A plausible explanation for our findings may be that the mechanical injury, caused by NIV, on the alveolar-capillary membrane has a causal association with the increase of adiponectin levels and in that case adiponectin may play a protective role. On the other hand, the increase of serum adiponectin levels in our study, may not be directly related to NIV. In that case, higher adiponectin levels may be associated with improved pulmonary function through their anti-inflammatory effects. This might be an additional explanation of the more delayed improvement in spirometric parameters.

Insulin resistance and adiponectin levels of the patients in our study, improved after the application of NIV and the improvements were maintained throughout the trial. Specifically, adiponectin levels seem to be more sensitive as they improved from the first month of NIV use, whereas for insulin resistance it took a longer period for any improvement to be seen. Yet the improvements were maintained thereafter.
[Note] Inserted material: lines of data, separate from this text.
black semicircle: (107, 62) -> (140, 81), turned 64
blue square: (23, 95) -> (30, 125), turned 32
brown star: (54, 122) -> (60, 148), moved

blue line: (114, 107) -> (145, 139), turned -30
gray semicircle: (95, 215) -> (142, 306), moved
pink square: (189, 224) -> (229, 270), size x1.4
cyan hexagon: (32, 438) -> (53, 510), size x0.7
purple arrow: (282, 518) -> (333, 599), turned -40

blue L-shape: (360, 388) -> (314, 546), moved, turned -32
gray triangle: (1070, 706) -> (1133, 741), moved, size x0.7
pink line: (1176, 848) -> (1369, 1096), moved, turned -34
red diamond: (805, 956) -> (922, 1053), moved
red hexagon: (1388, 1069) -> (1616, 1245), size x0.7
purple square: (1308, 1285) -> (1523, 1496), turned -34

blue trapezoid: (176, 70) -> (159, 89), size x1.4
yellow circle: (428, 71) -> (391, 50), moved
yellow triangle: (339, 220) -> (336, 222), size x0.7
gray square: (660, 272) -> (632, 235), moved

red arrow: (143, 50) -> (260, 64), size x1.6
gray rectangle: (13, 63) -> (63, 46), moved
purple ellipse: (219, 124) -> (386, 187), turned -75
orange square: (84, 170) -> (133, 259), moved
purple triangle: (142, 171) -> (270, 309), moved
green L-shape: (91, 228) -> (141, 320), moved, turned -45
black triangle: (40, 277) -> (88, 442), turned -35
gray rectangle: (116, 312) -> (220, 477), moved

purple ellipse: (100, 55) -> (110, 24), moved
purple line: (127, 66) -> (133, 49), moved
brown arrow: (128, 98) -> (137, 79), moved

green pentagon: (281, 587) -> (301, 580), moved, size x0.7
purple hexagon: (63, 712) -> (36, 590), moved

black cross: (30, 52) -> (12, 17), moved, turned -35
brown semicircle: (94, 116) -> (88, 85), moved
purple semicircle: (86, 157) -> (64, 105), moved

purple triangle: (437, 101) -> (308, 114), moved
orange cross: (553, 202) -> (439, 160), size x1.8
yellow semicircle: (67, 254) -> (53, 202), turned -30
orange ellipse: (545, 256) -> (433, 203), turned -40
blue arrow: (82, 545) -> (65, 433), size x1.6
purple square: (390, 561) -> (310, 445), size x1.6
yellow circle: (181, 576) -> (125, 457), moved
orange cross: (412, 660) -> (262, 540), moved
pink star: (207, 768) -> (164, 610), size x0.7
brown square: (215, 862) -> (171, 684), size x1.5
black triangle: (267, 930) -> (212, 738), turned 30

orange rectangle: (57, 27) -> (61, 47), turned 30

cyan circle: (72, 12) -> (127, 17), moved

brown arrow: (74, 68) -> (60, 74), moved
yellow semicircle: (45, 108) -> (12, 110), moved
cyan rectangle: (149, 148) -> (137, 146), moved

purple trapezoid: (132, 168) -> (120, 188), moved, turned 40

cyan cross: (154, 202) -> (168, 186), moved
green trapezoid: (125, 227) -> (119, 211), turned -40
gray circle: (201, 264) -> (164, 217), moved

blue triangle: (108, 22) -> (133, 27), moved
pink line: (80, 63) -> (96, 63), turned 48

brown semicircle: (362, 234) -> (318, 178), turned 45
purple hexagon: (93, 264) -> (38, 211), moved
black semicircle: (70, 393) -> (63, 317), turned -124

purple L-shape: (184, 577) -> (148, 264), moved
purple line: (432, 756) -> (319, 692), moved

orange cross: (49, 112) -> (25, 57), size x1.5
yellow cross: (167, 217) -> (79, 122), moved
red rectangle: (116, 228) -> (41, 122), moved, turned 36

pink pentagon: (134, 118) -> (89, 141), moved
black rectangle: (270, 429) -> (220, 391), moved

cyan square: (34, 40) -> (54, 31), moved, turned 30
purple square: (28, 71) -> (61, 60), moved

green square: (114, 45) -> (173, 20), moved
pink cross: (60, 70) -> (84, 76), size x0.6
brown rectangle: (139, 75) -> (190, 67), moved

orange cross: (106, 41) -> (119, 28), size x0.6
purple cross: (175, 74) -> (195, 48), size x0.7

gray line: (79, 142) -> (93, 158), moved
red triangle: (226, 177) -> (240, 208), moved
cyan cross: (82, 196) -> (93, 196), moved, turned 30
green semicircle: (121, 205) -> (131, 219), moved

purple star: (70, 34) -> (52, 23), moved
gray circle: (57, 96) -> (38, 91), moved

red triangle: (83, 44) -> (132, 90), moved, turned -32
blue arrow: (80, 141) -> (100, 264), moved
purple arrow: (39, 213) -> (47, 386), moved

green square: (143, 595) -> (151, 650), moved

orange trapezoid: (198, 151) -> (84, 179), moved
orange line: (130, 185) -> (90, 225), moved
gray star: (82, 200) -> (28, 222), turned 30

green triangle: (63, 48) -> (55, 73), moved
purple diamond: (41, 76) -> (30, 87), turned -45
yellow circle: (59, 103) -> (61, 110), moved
One possible explanation of this finding is that adiponectin is not purely related to adipose tissue metabolism and previous studies have shown that adiponectin levels are associated with systemic inflammation in patients with COPD. For example, Krommidas et al. (21) have found increased levels of adiponectin at the onset of an acute exacerbation of COPD (AECOPD) that was reduced after the successful management of the exacerbation. These authors have also provided evidence for an association of adiponectin levels with biomarkers of systemic inflammation (including CRP, interleukin-6 and tumor necrosis factor-α). Improvements in systemic inflammation due to the overall improvement of our patients may account at least in part for the early changes in adiponectin. Further studies are needed to support this hypothesis.

In addition, systemic and airway adiponectin concentrations are higher in COPD patients than controls, as demonstrated by case-control studies in humans. Systemic adiponectin is also positively associated with lung function in healthy adults but inversely associated with lung function in subjects with COPD (34). It is therefore possible that pro-inflammatory effects of adiponectin dominate under certain physiologic conditions and anti-inflammatory effects under others. The literature on the associations between adipokines and lung disease has critical gaps that include a lack of adequately powered longitudinal studies. It is uncertain whether adipokine changes precede pulmonary disease or are a consequence of it (34). Future research will determine whether modulation of adipokines, independent of BMI, may allow novel ways to prevent or treat inflammatory pulmonary conditions and our study offers some new data towards this direction.

A recent meta-analysis showed that constant positive airway pressure (CPAP) significantly improved insulin resistance in nondiabetic patients with moderate to severe OSA, while no significant change in body mass index was detected. Compared with fasting blood glucose at baseline, there was no change in glycemic control after 6 months of CPAP use (6). In another study concerning patients with OSA, there was not any significant change on insulin resistance after 3 months of treatment with CPAP (35). However, a four month treatment with CPAP of 10 patients with diabetes and OSA resulted in a reduction of fasting insulin despite maintenance of BMI (36). Probably, the modification of insulin sensitivity is time dependent and the length of effective treatment has to be determined in the future.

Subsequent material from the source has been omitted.